His .45 is not called Bessie but Betsy, and that's a name he uses in the books very, very occasionally but that was picked up for frequent use on the various Stacy Keach TV shows.
As for Mike and Velda not being married in THE GOLIATH BONE, I would suggest you read all the way to end. There have been two more Spillane/Collins Hammer novels published, THE BIG BANG (1960s) and KISS HER GOODBYE (1970s). I have just delivered the fourth, LADY, GO DIE!, which is a 1940s story, chronologically following I, THE JURY. I work not from notes (as most reviewers sloppily assume) but from substantial unfinished manuscripts in the 20,000 to 35,000 range.
All this aside, this was a terrific piece. The next Spillane/Collins Hammer will be COMPLEX 90, another '60s manuscript...and the sequel to THE GIRL HUNTERS.
Thank you, Mr. Collins. I went in and fixed the "Bessie"/"Betsy" mistake. Thank you too for the suggestion on The Goliath Bone and I have put your other three on the list.
ReplyDeleteThe point I was trying to make with Spillane's lack of poetry is that his world seems hard and dark and the prose reflects the bluntness of his outlook. Where Chandler has weary hope and Hammett has the "this is the way it is" mentality, Spillane's always struck me as "it ain't gonna get better unless you're man enough to change it".

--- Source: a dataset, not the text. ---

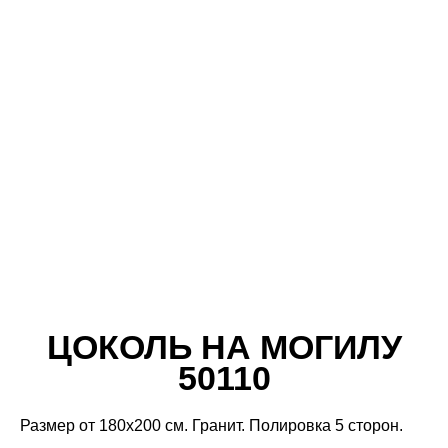
ЦОКОЛЬ НА МОГИЛУ
50110
Размер от 180х200 см. Гранит. Полировка 5 сторон.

To end, I really appreciate you taking the time to read and comment. Thank you again.
MW
"Nobody ever walked across the bridge, not on a night like this. The rain was misty enough to be almost fog-like, a cold gray curtain that separated me from the pale ovals of white that were faces locked behind the steamed-up windows of the cars that hissed by. Even the brilliance that was Manhattan by night was reduced to a few sleepy, yellow lights off in the distance."
ReplyDeleteFirst paragraph, ONE LONELY NIGHT
You're welcome. Great piece!
Okay, okay, you win. When we finally meet, I owe you a drink. (I knew I should have covered the works of Ed Noon.) That really is a great opening line, though. And I really dug Mike's inner monologue of self-loathing brought on by the judge's "assessment" of him in that same scene.